Cassie’s first day was a hot one, Barnett recalled.


“She didn’t have a tent or an umbrella, so she bought one of these giant floppy hats,” Barnett said. “She was so cute.”


Cassie, who intends to take along an umbrella next weekend, also accepts donations at her booth. Her family planned to spend this weekend at Steamboat Lake, but she said she would set up shop next week. The market runs from 8 a.m. to 2 p.m. Saturdays and goes through Labor Day weekend.


The soon-to-be-sixth-grader said she buys her supplies at Wal-Mart, practically for peanuts. The craft aisle there is one of her favorite spots.


“Hemp and beads come pretty cheap,” Cassie said. “I can get 100 yards for $3 or $4, so I usually take about $15 and get all that stuff.”


She constantly is improving her craft.


“I have found better ways to tie knots, better things to put on, better ways to invest,” Cassie said.


“She’s my little entrepreneur,” Rebecca Wilhelm said.


Cassie’s interests go beyond fashion. She spends her spare time on the family ranch playing mandolin, violin and piano; reading; riding horses and playing with her pets. The family has horses and dogs, but Cassie’s eyes lit up when she talked about the reptiles — though her dad, Rick, won’t let her get a snake.
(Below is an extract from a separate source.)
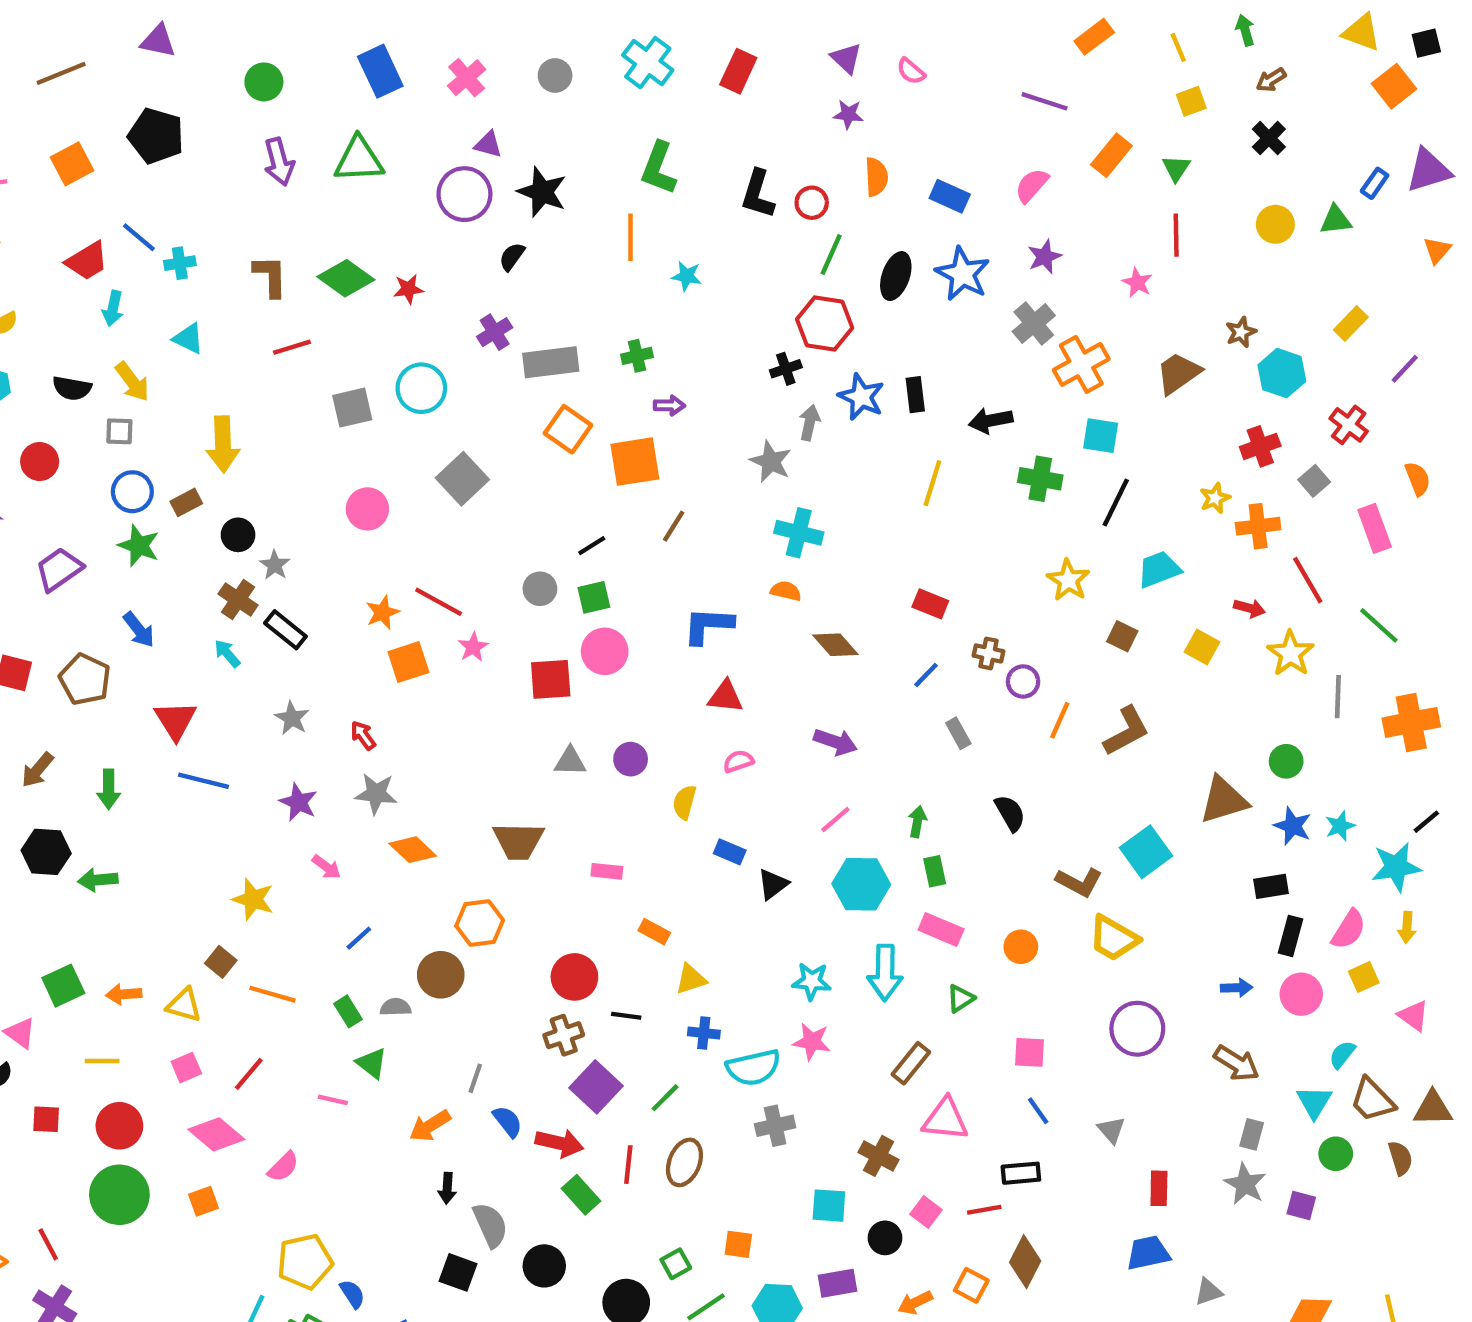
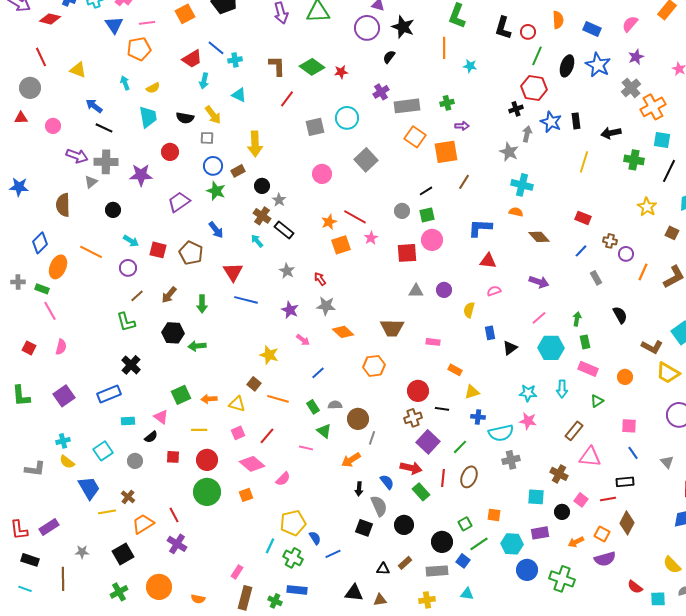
red line: (292, 347) -> (287, 99), turned -36
blue rectangle: (730, 852) -> (490, 333), turned 56
cyan arrow: (885, 973) -> (562, 389), size x0.7
brown circle: (441, 975) -> (358, 419), moved
blue semicircle: (508, 1121) -> (387, 482), moved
She loves her bearded dragons, Elvis and Jimmy, and Poseidon, the family’s banana snail. Poseidon originally was supposed to be food for the blue-tailed skink that belongs to her 8-year-old brother, R.J.


R.J. isn’t interested in being a part of the hemp jewelry industry.


“R.J. is a bona fide cowboy,” Rebecca Wilhelm noted.


“And boys don’t wear bracelets,” Cassie chimed in.


But Cassie loves what she’s doing and plans to stay involved in philanthropy.


“I really like making the things,” she said. “That’s my favorite part. And the charities, of course. It makes you feel good.”